断熱性能を最大化する「気密処理」の重要性と現場実例
今回は、高性能住宅の肝となる「気密工事」の現場レポートです。
建物内部にはわずかな「隙間」が存在します。しかし、「隙間」があると冷気が侵入し、本来の断熱性能は発揮されません。
そこで、重要になるのが「気密工事」。壁・床・天井の継ぎ目を、気密部材を使って徹底的に塞いでいく、まるで、穴の開いた魔法瓶の穴を一つひとつ丁寧に埋めていくような緻密な作業です。
「基礎断熱」による床下の気密
当社の床下仕様は、寒冷地で実績のある「基礎断熱」を採用しています。
土台と基礎の間には気密パッキンを施工し、断熱材の継ぎ目や配管周りのわずかな隙間には、ウレタンフォーム(発泡断熱材)を充填します。

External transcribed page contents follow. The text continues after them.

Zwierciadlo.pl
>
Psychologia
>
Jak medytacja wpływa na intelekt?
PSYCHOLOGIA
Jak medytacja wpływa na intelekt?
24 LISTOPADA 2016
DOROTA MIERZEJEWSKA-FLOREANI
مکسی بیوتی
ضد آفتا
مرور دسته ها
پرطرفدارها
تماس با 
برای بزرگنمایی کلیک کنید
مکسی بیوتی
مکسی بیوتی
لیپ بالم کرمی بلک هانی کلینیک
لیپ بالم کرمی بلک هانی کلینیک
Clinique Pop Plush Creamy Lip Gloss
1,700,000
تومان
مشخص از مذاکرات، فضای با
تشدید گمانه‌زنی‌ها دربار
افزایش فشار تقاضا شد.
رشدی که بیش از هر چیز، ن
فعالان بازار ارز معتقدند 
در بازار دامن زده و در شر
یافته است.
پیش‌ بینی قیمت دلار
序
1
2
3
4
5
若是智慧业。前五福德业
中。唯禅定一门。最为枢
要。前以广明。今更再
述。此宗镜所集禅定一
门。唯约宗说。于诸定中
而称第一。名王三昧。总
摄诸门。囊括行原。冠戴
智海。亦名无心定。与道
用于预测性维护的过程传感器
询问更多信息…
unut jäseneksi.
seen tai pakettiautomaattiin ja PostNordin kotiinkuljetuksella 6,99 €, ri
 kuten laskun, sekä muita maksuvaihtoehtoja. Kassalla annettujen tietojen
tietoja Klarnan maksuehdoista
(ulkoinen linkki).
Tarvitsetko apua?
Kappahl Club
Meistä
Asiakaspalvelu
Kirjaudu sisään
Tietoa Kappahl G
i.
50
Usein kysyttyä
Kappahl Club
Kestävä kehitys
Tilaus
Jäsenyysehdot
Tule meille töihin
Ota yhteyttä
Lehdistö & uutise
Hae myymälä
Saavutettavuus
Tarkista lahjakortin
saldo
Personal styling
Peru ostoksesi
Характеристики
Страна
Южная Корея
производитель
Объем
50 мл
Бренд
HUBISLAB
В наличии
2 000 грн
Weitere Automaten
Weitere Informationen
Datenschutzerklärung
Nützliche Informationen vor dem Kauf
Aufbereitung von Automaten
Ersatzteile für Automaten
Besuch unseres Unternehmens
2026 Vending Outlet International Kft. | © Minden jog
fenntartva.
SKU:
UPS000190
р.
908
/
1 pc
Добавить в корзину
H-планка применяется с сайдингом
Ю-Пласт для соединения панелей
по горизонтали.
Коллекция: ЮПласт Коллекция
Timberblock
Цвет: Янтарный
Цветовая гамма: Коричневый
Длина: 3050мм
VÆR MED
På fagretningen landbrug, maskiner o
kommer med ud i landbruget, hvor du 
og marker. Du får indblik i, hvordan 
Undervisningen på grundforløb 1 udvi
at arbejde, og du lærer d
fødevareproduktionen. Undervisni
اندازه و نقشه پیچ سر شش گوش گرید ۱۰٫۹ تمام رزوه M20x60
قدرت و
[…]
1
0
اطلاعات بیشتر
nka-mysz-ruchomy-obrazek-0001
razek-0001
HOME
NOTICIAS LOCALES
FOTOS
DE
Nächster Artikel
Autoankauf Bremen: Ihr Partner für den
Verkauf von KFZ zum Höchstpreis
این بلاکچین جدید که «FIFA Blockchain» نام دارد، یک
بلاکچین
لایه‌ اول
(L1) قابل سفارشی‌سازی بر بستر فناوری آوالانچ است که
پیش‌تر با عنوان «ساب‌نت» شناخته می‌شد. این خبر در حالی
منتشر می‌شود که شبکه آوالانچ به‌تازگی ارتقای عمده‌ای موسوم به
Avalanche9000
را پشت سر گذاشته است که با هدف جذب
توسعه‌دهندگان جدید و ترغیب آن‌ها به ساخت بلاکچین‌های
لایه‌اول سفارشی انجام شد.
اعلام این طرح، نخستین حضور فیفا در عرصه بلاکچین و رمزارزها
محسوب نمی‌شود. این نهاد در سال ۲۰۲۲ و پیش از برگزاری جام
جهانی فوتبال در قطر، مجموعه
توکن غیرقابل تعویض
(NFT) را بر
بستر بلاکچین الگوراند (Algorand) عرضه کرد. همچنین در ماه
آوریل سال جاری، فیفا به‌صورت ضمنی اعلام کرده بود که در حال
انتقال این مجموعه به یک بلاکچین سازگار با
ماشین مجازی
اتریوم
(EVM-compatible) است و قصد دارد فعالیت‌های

もしここに隙間があると、床下の空気が断熱材の裏側に入り込み、結露(カビ・腐食の原因)を引き起こしてしまいます。
また、外部の熱を伝えやすい「構造金物」部分も、結露リスクが高いためコーキング処理を行い、熱の出入り(熱橋)を遮断しています。
「桁上断熱」と壁の処理
天井部分は「桁上(けたうえ)断熱」という工法を用いています。
これは梁の上に断熱層を作る方法で、間仕切り壁やダウンライト等の穴の影響を受けずに、気密ラインを連続させることができるのがメリットです。

壁部分においても、断熱材と柱の隙間、サッシ周り、金物周りなどを、気密テープやコーキング、ウレタンフォームを使い分けて処理します。
「断熱性が高い家ほど、気密をおろそかにすると結露リスクが高まる」という事実があるため、一切の妥協が許されない工程です。

気密測定(C値)の結果
全ての処理が終わった段階で、機械を使って家全体の隙間の量を測る「気密測定」を行います。

今回の測定結果は、C値=0.29 でした。
これは30坪の家全体で、隙間がわずか「5.4cm角(名刺半分程度)」しかないことを示します。
【一般的な住宅との比較(30坪)】
- 一般住宅(C値5.0):隙間はiPadサイズ
- 高気密住宅(C値1.0):隙間はiPhoneサイズ
- 超高気密住宅(C値0.5):隙間は名刺サイズ
当社の施工では、おおむねC値0.1〜0.3という数値を安定して計測しています。
HEAT20 G2グレードの実現
現在、国の断熱等級(6や7)には、残念ながら気密に関する規定が存在しません。
しかし私たちは、断熱材のスペックだけでは不十分だと考えています。
当社が標準とするのは、HEAT20の「G2グレード」。
これは「真冬の夜に暖房を止めても、翌朝13℃を下回らない」といった、住む人の健康と快適性を基準にしたものです。

先人たちが「断熱材は、生かすも殺すも気密次第」と語り継いできたように、確かな気密工事があってこそ、高性能な断熱材はその真価を発揮します。
見えなくなる部分だからこそ、私たちはこの工程を最も重要視しています。